Jul 1, 2005 | Yehonathan Tommer

By Yehonathan Tommer

Under Israel’s disengagement plan, set to begin in early September, four Jewish settlements in the northern West Bank are to be evacuated, after the withdrawal of 21 agricultural communities and one regional town in the Gaza Strip has been completed by the Jewish New Year, October 3, 2005.

While local and international media have spotlighted the mass settler resistance movement in the Gaza Strip, opinions in the north are openly divided. Residents of San-or and Homesh fervently oppose their eviction and say unanimously that they will resist Israeli law enforcement authorities forcibly removing them from their homes. On the other hand residents of Ganim and Kadim, having come to terms with the government’s evacuation decision, are claiming compensation for relocating homes and businesses and making quiet arrangements for alternate housing in different parts of Israel, ahead of evacuation day.

Miriam Adler, a 28-year old mother of six, says that San-or in the Samarian highlands, is her home and no-one will force her to leave. “No government has the right to uproot Jews from Eretz Israel,” she says. “If soldiers arrive, more than 10,000 people will be here shoulder to shoulder lying on the road to San-or and on the streets inside our village to prevent us from being evicted. I have no intention of walking away voluntarily. On eviction day, I will be where I have to be – at home with my children, like the rest of my neighbours. We’ll resist passively and won’t initiate violence. If we are attacked [by Israeli soldiers] we will not turn the other cheek and but return in kind. There will be no use of weapons.”

Adler, San-or’s social affairs secretary joined the community more than two years ago from Kiryat Arba near Hebron where she was brought as a 10-year old by her “refusenik” parents who immigrated to Israel from the former Soviet Union.

She rejects the Government’s disengagement decision as “undemocratic, illegal and illegitimate because it was not popularly approved by a national referendum.” As an observant Jew, she considers herself guided ultimately by “a higher law — the Torah teachings and its precepts of Jewish ethics and morals – which commands Jews to settle the land of Israel and prohibits them from conceding any part of it to non-Jews.”

According to polls 65% of all Israelis support Mr. Sharon’s disengagement plan.
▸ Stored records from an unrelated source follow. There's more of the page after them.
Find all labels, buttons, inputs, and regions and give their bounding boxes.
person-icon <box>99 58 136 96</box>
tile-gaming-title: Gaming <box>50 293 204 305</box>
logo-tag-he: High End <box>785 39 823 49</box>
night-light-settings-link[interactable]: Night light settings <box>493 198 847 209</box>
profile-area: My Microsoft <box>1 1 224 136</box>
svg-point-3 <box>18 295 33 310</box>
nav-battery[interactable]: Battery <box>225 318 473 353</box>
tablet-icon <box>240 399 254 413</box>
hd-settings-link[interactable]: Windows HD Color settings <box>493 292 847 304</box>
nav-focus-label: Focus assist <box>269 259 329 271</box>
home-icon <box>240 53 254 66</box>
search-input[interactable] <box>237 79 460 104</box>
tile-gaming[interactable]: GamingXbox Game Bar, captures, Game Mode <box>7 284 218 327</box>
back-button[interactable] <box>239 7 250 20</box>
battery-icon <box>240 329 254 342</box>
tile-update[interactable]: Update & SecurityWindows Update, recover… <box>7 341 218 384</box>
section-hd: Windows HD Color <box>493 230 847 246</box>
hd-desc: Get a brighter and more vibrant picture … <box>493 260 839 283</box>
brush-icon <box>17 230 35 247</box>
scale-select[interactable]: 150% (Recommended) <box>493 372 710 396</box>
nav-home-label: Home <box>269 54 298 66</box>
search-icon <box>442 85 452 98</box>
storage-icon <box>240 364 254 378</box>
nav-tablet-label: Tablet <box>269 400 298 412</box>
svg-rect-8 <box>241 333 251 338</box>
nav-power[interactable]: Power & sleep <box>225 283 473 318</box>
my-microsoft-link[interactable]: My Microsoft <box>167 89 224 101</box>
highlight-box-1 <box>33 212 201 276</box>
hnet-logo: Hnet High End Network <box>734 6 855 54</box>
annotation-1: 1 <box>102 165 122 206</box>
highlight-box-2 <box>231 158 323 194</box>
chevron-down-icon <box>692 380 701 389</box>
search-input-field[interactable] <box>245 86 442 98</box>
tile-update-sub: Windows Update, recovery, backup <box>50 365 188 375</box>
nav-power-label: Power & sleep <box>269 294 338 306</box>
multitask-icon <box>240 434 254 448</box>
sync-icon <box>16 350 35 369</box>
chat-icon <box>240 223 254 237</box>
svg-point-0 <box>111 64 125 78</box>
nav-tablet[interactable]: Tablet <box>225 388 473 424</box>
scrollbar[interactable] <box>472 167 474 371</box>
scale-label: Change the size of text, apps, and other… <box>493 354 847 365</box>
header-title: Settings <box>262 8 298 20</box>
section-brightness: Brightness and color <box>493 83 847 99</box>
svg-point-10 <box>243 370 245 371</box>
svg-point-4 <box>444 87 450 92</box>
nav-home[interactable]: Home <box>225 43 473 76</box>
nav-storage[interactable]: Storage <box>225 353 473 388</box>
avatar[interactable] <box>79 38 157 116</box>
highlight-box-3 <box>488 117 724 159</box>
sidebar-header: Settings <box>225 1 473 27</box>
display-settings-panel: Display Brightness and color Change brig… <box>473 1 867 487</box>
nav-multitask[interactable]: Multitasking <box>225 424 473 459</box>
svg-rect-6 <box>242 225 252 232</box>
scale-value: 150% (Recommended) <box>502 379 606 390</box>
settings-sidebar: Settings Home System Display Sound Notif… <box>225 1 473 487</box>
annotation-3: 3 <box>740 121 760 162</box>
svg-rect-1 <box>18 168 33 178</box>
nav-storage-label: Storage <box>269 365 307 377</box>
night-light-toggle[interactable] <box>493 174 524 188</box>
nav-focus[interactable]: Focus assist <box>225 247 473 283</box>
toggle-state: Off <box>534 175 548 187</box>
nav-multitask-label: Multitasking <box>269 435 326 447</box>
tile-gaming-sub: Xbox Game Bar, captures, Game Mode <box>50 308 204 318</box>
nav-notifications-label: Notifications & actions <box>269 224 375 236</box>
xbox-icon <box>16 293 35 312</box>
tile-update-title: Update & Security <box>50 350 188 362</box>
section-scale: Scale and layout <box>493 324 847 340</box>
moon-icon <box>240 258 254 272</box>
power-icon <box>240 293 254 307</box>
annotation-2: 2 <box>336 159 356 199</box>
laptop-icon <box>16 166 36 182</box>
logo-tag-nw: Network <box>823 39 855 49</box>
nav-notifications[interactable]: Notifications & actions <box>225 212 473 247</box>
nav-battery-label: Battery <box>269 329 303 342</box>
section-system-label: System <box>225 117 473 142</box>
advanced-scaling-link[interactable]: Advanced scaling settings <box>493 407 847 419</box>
Adler questions their accuracy, convinced and angered that many of her countrymen are indifferent to the “just struggle.”

San-or, north of Jenin, was originally settled in 1987 by a group of 12 artists from the former Soviet Union. It was largely abandoned in 2001, the first year of the Second Intifada. Two years later San-or was resettled by 30 religiously observant families and today is inhabited by some 170 persons including 33 yeshivah (Torah seminary) students.

No resident at San-or has applied to the Disengagement Authority, which was created a year ago to process individual compensation claims, and its director Yonatan Basi was barred from entering the settlement.

Similar sentiments are voiced at nearby Homesh. Here on a hilltop lookout, Israel’s coastal cities of Netanya and Tel Aviv some 25 to 35 kilometres away are visible on a clear day. Ariel Sharon regularly brought Israeli politicians here, along with Christian coalition support groups, Jewish fundraisers and American congressmen to show them Israel’s vulnerable borders, said Menorah Hazan. “Now he [the Prime Minister] wants to throw it all away and hand over our homes to terrorists who want to destroy us.”

“Homesh is where my soul connects to the historic heartland of the Jewish homeland. Here I want to raise my children, my grandchildren and my great-grandchildren,” said Hazan, a young mother of two who joined the community more than three years ago. “Eretz Israel belongs to the Jewish people. No public debate has been held and the government has no moral right to make its decision,” she says. The daughter of Benny Katsover, erstwhile Gush Emunim leader and radical pioneering settler of Sebastia and Elon Moreh (founded near Nablus in the late 1970s), Hazan is furious at what she calls Sharon’s “gall and change of heart,” and accuses him of “criminal deceit and parliamentary manipulation.”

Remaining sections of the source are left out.